▸ **Goal of the exercise**: Every line from the one with "Premier exemple : les pétales se présentent" to the end of the data needs to be copied exactly, and no line before it.

Data items
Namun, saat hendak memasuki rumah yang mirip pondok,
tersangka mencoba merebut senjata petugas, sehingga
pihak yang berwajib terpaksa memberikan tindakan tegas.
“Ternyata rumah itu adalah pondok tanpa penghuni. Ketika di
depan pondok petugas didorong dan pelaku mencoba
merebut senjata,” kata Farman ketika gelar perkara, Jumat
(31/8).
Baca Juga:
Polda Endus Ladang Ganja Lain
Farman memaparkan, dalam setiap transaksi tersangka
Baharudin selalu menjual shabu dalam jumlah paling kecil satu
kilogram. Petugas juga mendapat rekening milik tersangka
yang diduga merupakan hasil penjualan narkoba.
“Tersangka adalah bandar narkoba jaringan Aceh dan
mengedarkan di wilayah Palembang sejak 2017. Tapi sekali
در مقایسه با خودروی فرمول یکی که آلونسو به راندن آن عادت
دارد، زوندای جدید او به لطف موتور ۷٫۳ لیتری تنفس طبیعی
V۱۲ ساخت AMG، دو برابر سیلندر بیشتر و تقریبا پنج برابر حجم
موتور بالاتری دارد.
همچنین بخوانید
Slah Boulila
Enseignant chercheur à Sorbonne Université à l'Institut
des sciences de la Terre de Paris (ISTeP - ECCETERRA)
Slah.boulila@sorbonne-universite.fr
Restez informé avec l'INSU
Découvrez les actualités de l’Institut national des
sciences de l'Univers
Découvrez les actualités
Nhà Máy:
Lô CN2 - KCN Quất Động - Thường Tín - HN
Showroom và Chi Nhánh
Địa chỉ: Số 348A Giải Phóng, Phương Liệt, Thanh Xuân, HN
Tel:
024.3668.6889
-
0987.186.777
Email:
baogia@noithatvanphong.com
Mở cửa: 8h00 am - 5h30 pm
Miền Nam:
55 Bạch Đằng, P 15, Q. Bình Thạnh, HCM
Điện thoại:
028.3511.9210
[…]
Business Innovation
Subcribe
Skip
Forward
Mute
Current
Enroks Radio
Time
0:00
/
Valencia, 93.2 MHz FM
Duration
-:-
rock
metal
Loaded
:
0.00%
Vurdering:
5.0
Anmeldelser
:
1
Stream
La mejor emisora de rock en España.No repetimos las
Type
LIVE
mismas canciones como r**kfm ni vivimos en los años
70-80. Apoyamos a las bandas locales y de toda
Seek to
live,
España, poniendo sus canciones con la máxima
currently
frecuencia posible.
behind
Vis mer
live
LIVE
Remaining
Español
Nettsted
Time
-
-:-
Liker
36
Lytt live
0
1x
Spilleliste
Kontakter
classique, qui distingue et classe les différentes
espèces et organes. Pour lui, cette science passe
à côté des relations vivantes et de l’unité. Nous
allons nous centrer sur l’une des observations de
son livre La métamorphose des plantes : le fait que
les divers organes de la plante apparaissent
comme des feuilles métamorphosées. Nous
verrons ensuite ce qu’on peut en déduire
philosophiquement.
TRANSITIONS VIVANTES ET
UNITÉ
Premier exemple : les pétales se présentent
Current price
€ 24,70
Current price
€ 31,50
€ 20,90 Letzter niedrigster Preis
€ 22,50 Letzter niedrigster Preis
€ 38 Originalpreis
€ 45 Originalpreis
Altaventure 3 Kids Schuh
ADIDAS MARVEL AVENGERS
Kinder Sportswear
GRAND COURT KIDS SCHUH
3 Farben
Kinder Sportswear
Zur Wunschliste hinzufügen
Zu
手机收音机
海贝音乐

▸ **Finished task**:
Premier exemple : les pétales se présentent
Current price
€ 24,70
Current price
€ 31,50
€ 20,90 Letzter niedrigster Preis
€ 22,50 Letzter niedrigster Preis
€ 38 Originalpreis
€ 45 Originalpreis
Altaventure 3 Kids Schuh
ADIDAS MARVEL AVENGERS
Kinder Sportswear
GRAND COURT KIDS SCHUH
3 Farben
Kinder Sportswear
Zur Wunschliste hinzufügen
Zu
手机收音机
海贝音乐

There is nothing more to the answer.